Awesome
Machine for .NET
Machine is a natural language processing library. It is specifically focused on providing tools and techniques that are useful for processing languages that are very resource-poor. The library is also useful as a foundation for building more advanced language processing techniques. The library currently only provides a basic set of algorithms, but the goal is to include many more in the future.
Features
Translation
Machine provides a set of translation engines. It currently includes a SMT engine based on a fork of Thot and a rule-based engine based on the HermitCrab morhphological parser.
Word Alignment
Machine provides implementations of many common statistical word alignment models, such as IBM models 1-4, HMM, and FastAlign. These models are implemented in the Thot library.
Morphology
Machine contains a rule-based morphological/phonological parser called HermitCrab.
Feature Structures
Machine provides a flexible implementation of feature structures with efficient unification, subsumption, and priority union operations. Feature values can be atomic symbols, strings, or variables.
Annotations
An annotation is a tagged portion of data with its associated metadata. The metadata for an annotation is represented as a feature structure, which is essentially a set of feature-value pairs. Annotations can also be hierarchical; an annotation can contain other annotations. Annotations are normally used on textual data, but Machine can support annotations on any type of data.
Patterns
Machine contains a regex-like pattern matching engine. Machine is different than most pattern matching engines, which specify patterns that match strings of characters. Instead, Machine can specify patterns that match annotations on data. An annotation describes the metadata for a part of the data. Data can be tagged in any way that is desired. For example, all the words in a document can be tagged with their part of speech. Because Machine works on metadata, instead of the underlying data, it provides a very powerful, flexible pattern matching capability that is difficult to duplicate with normal regular expressions. Machine compiles patterns in to a format that allows for efficient matching (in most cases, linear to the number of annotations on the input).

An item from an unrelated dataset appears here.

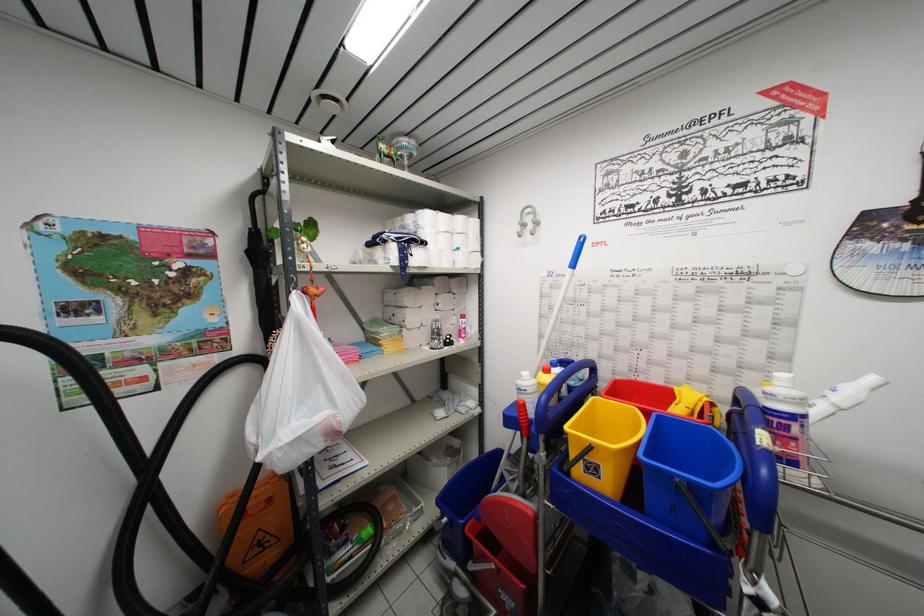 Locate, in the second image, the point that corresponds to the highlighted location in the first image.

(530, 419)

A pattern in Machine supports many of the features that normal regular expressions support, such as alternation, repetition, Kleene star, optionality, capturing groups, etc. It does not support backtracking. As mentioned earlier, the patterns are not matched against characters, but instead against feature structures, since this is how annotations are represented. Machine does not check for exact matches between feature structures, but uses an operation called unification. Unification is a way of combining two feature structures, but only if they are compatible. Two feature structures are not compatible, if they have contradictory values for the same feature. An annotation matches a feature structure constraint in a pattern if the feature structures can be unified. Machine patterns handle matching of hierarchical annotations by searching for matches in a depth-first manner.

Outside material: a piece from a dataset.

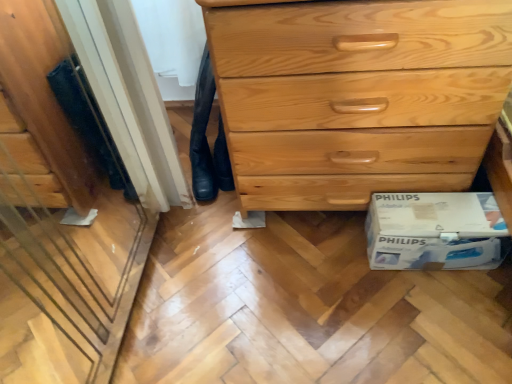 Where is `free spot in front of light wood chest of drawers at center`? free spot in front of light wood chest of drawers at center is located at coordinates (348, 309). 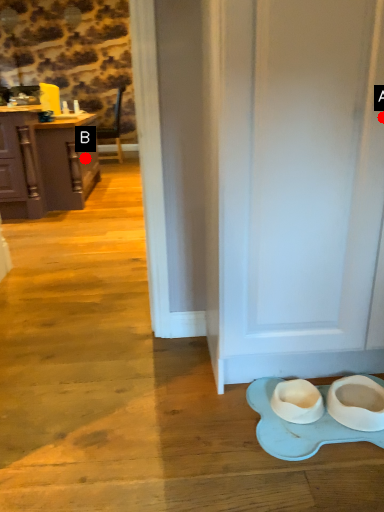 Question: Two points are circled on the image, labeled by A and B beside each circle. Among these points, which one is farthest from the camera?

Choices:
 (A) A is further
 (B) B is further

Answer: (B)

Patterns are represented as finite state automata (FSA). FSAs provide a natural model for the type of regular languages that Machine patterns represent. In addition, FSAs can be determinized so that pattern matching can be performed efficiently.
Rules
Machine also provides a rules module, which can be used to specify rules for manipulating annotated data. Pattern rules provide a mechanism for modifying parts of data that match the specified pattern. Rule application behavior is specified as code. Pattern rules can be applied iteratively or simultaneously. Rules can be aggregated using rule batches and rule cascades. Rule batches can be used to apply a set of rules disjunctively. Rule cascades can be used to apply multiple rules in successive order.
Statistical Methods
Probability Distributions
Machine includes various methods for estimating probability distributions from observed data. The current discounting techniques include Witten-Bell, Simple Good-Turing, maximum likelihood, and Lidstone.
n-gram Model
Machine includes a generic n-gram model implementation. The n-gram model is smoothed using Modified Kneser-Ney smoothing.
Clustering
Machine provides implementations of various clustering algorithms. These include density-based algorithms, such as DBSCAN and OPTICS, and hierarchical algorithms, such as UPGMA and Neighbor-joining.
Sequence Alignment
Pairwise
Pairwise sequence alignment is implemented using a dynamic programming approach similar to most common implementations of the Levenshtein distance. It supports substitution, insertion, deletion, expansion, and compression. It also supports the following alignment modes: global, local, half-local, and semi-global.
Multiple
The implementation of multiple sequence alignment is based on the CLUSTAL W algorithm.
Stemming
Machine provides an unsupervised stemming algorithm specifically designed for resource-poor languages. The stemmer is trained using a list of words either derived from a corpus or a lexicon. The algorithm can also be used to identify possible affixes. It is based on the unsupervised stemming algorithm proposed in Harald Hammarström's doctoral dissertation.
Installation
Machine is available as a set of NuGet packages:
- SIL.Machine: core library
- SIL.Machine.Translation.Thot: statistical machine translation and word alignment
- SIL.Machine.Morphology.HermitCrab: rule-based morphological parsing
Machine is also available as a command-line tool that can be installed as a .NET tool.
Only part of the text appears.